Tuesday, September 01, 2015

The Sexes Are Different

Overhearing conversations in this sidewalk cafe, I sense a different tenor in the questions posed, depending on sex. Man to man: "Do you notice a difference drilling into regular steel vs. stainless steel?" Woman to man: "Do you have to be such a whore when I'm around?"

Brief Playmate For Bella

I wasn't sure what we'd find two blocks ahead. I heard 2 cat screeches, a thud, a barking dog, and then silence.

What we found wasn't an accident scene, but rather a small, loose terrier on the sidewalk. Bella was bucking wildly on the leash in order to play. The terrier was calculating just how much control I had of the leash in order to taunt Bella and stay just out of reach. We eventually found the owner of the terrier, who couldn't coax her dog away, and feared Bella might hurt Ryan (her terrier). So we walked to her house and Bucking Bella was admitted just inside the front door for a brief moment in order to separate the dogs with the door.

For a brief time Bella had a playmate. She thought that was fun!

Donald Trump, The Non-Conservative

The mystery about Donald Trump is that most of his positions aren't conservative positions at all, but liberal positions. He bangs the drum on various populist measures and complains about problems that it took years of hard work by conservatives to create. Who put the low tax rate on carried interest into the tax code that hedge fund people pay? Conservatives. Who starves infrastructure and veterans of needed funds? Conservatives. Even Trump's anti-immigration stance is shared by some liberal union people. Yet conservatives often stress that they want strict conservatives in elected office. So, what do conservatives want? To 'Make America Great' or Conservatism or some other melding of the two? It's all incoherent.
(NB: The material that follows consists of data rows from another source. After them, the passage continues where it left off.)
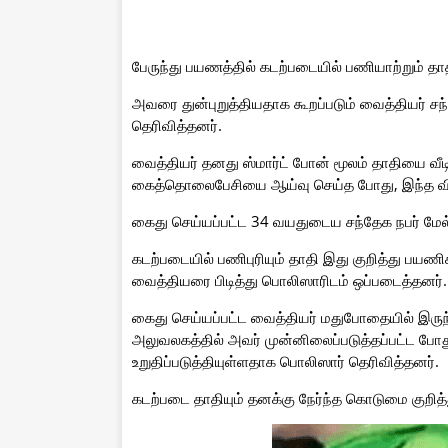
பேருந்து பயணத்தில் கடற்படையில் பணியாற்றும் தாத
அவரை துன்புறுத்தியதாக கூறப்படும் வைத்தியர் ச
தெரிவித்தனர்.
வைத்தியர் தனது ஸ்மார்ட் போன் மூலம் தாதியை வீ
கைத்தொலைபேசியை ஆய்வு செய்த போது, இந்த விய
கைது செய்யப்பட்ட 34 வயதுடைய சந்தேக நபர் மேல
கடற்படையில் பணிபுரியும் தாதி இது குறித்து பய
வைத்தியரை பிடித்து பொலிஸாரிடம் ஒப்படைத்தனர்.
கைது செய்யப்பட்ட வைத்தியர் மதுபோதையில் இரு
அலுவலகத்தில் அவர் முன்னிலைப்படுத்தப்பட்ட ப
உறுதிப்படுத்தியுள்ளதாக பொலிஸார் தெரிவித்தனர்.
கடற்படை தாதியும் தனக்கு நேர்ந்த கொடுமை குறித்து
No one would be more disappointed by a Trump presidency than conservatives.

Monday, August 31, 2015

"Little Shop Of Horrors" - Runaway Stage Productions

Audrey (Carolyn Watling), Crystal (Haleyanne Freedman) and Seymour (David Andy Akona; aka "Turtle").

An excellent time!
Mushnik (Patrick McCann).  Patrick did really well!  I remember him as a teen back in 2000 DMTC Evita Days.
Jaye Vocque was on stage much of the time, but cleverly disguised as Audrey II!

Erika Fizzles

But there is an interesting article in Nature regarding the vulnerability of certain cities to hurricanes, Tampa included.

[UPDATE: Here’s a better link via Salon.]

Sunday, August 30, 2015

"Mistress America"

I went to go see Sacramento's own Greta Gerwig in her new movie "Mistress America" at the Tower Theater. I liked the movie, and was a bit surprised at its trajectory, with hints of depth. What I especially liked was the early, all-but-random, rapid-fire dialogue at Mamie Claire's 'party' (the scene just after the scene shown in this clip). I prize near-randomness on my blog, with my dog, and in life in general, and for a few minutes this movie is like fractal genius. Filming it must have been difficult and they must have worked months on writing the dialogue.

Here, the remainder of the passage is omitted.